__PROMPT__: Pictures should be omitted; restate word for word the lines from the one holding "Describe the element" through the last line of the entries below.

== Segment start ==

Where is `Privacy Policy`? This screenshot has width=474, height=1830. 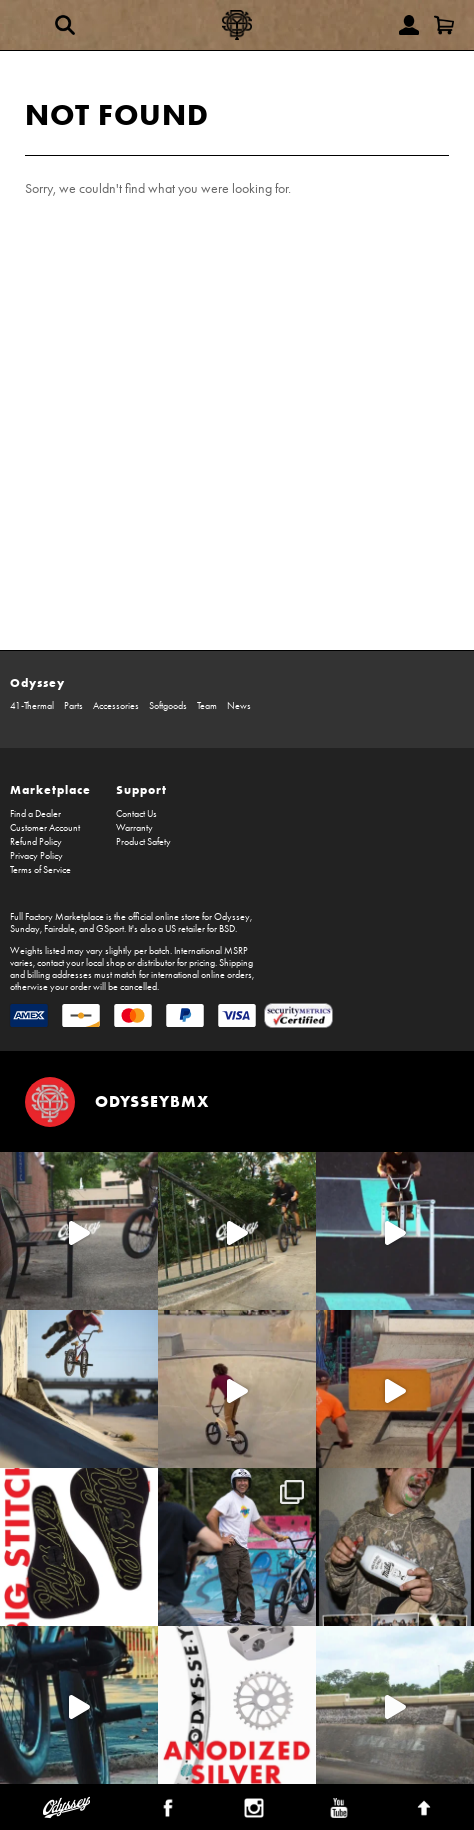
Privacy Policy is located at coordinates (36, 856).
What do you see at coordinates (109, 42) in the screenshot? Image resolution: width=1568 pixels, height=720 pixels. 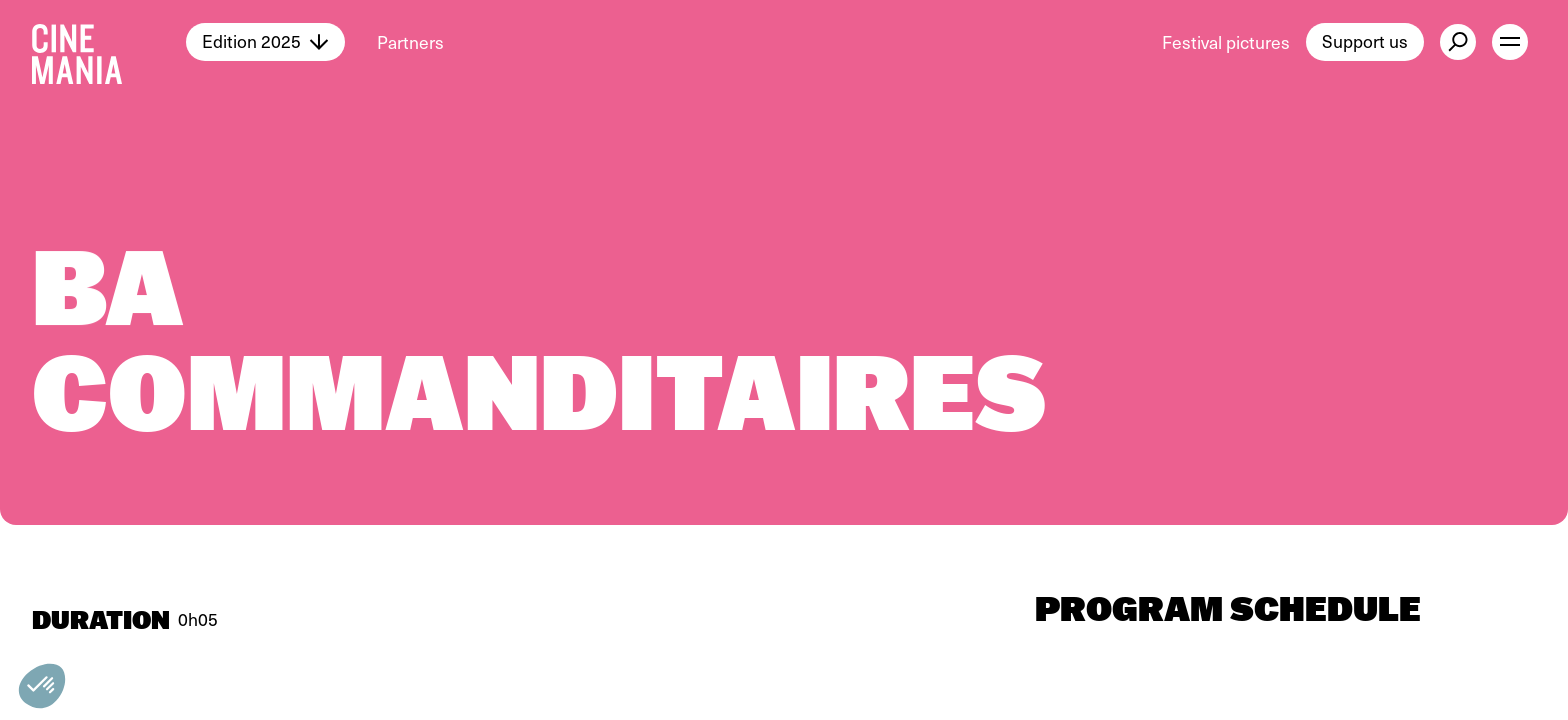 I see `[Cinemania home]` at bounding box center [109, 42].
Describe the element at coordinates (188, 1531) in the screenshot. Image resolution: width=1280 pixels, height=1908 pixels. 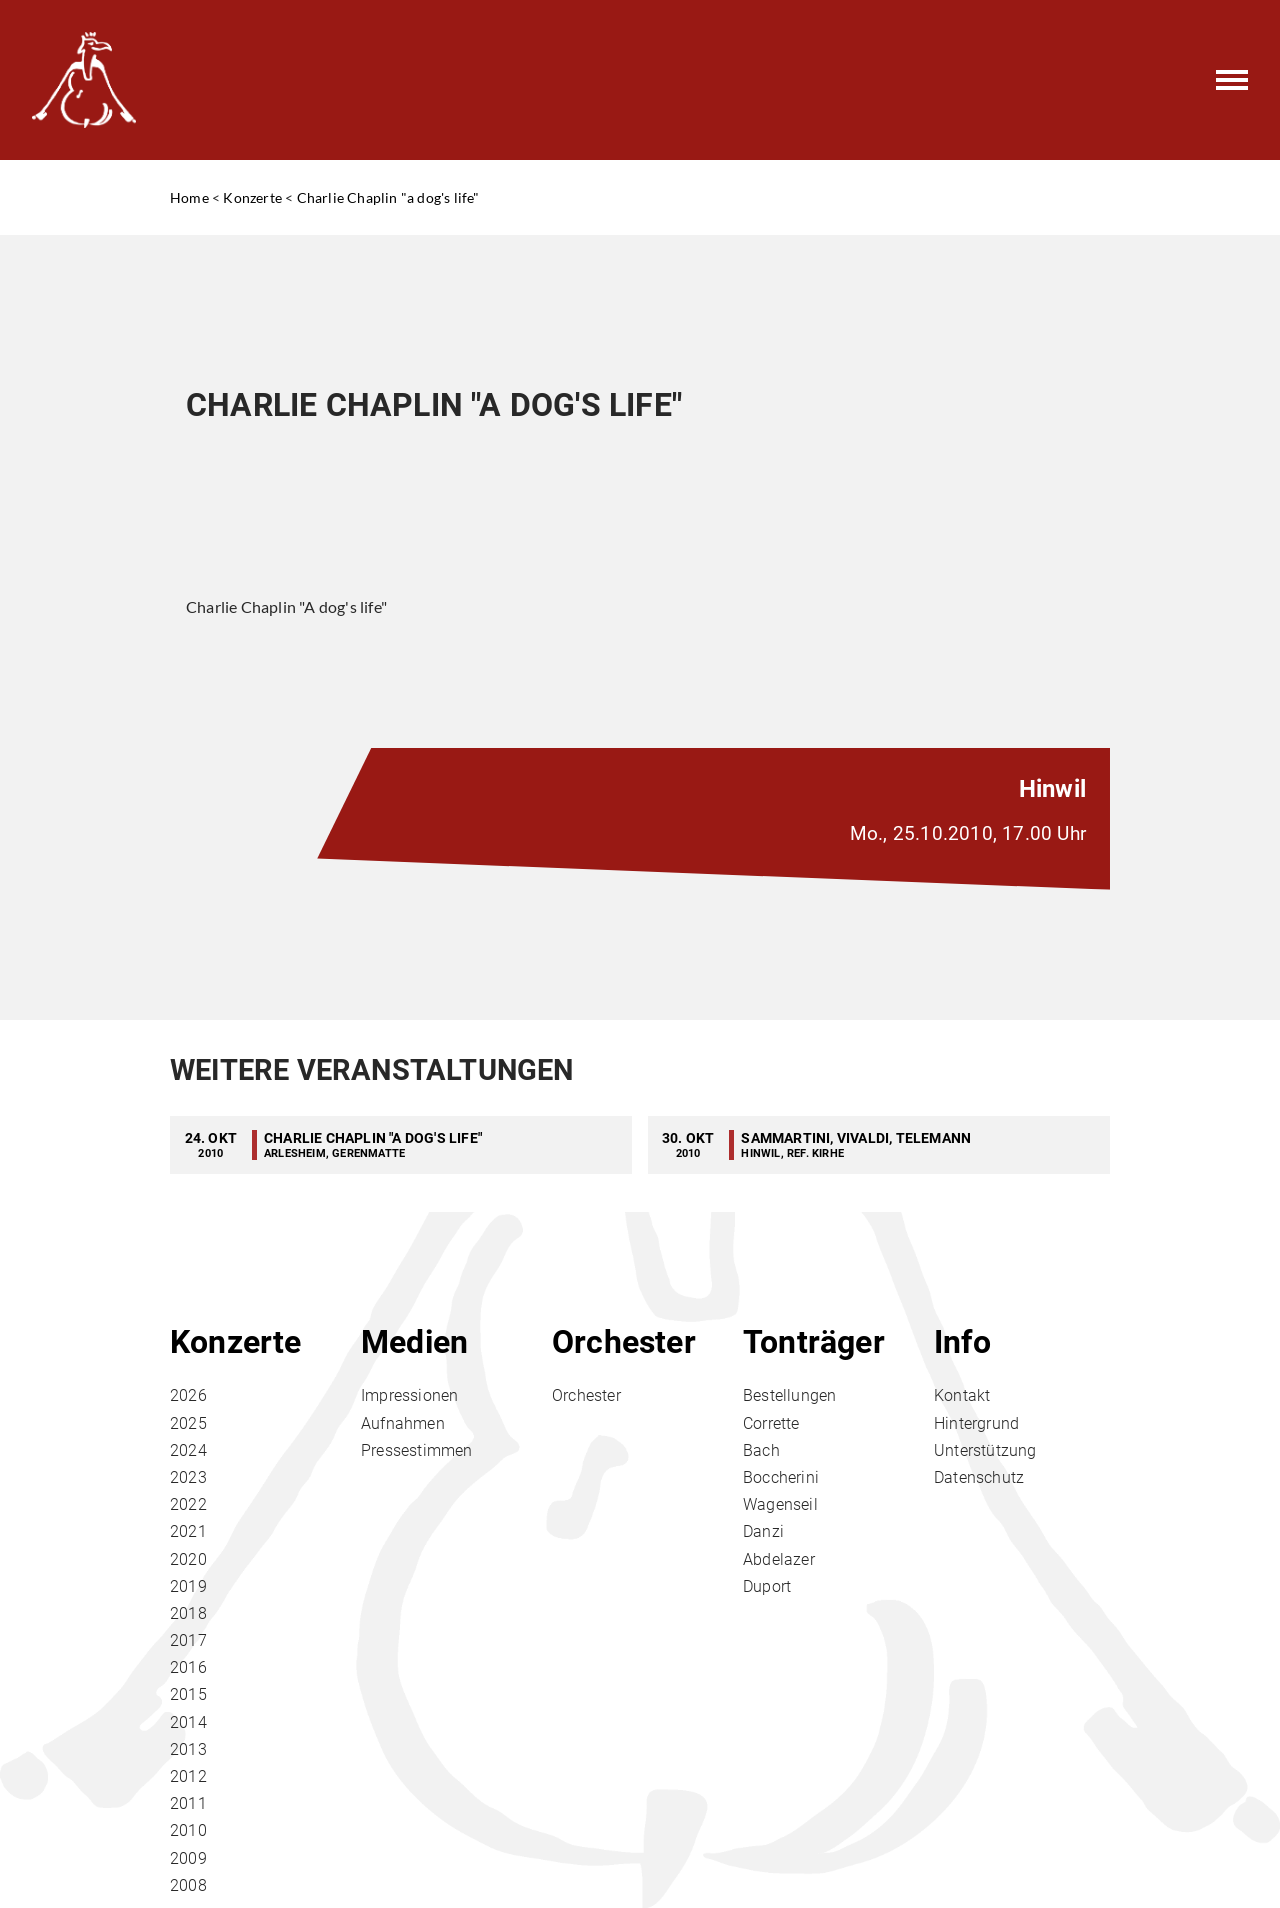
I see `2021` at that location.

== Segment end ==

__TASK ANSWER__:
Describe the element at coordinates (188, 1531) in the screenshot. Image resolution: width=1280 pixels, height=1908 pixels. 
I see `2021` at that location.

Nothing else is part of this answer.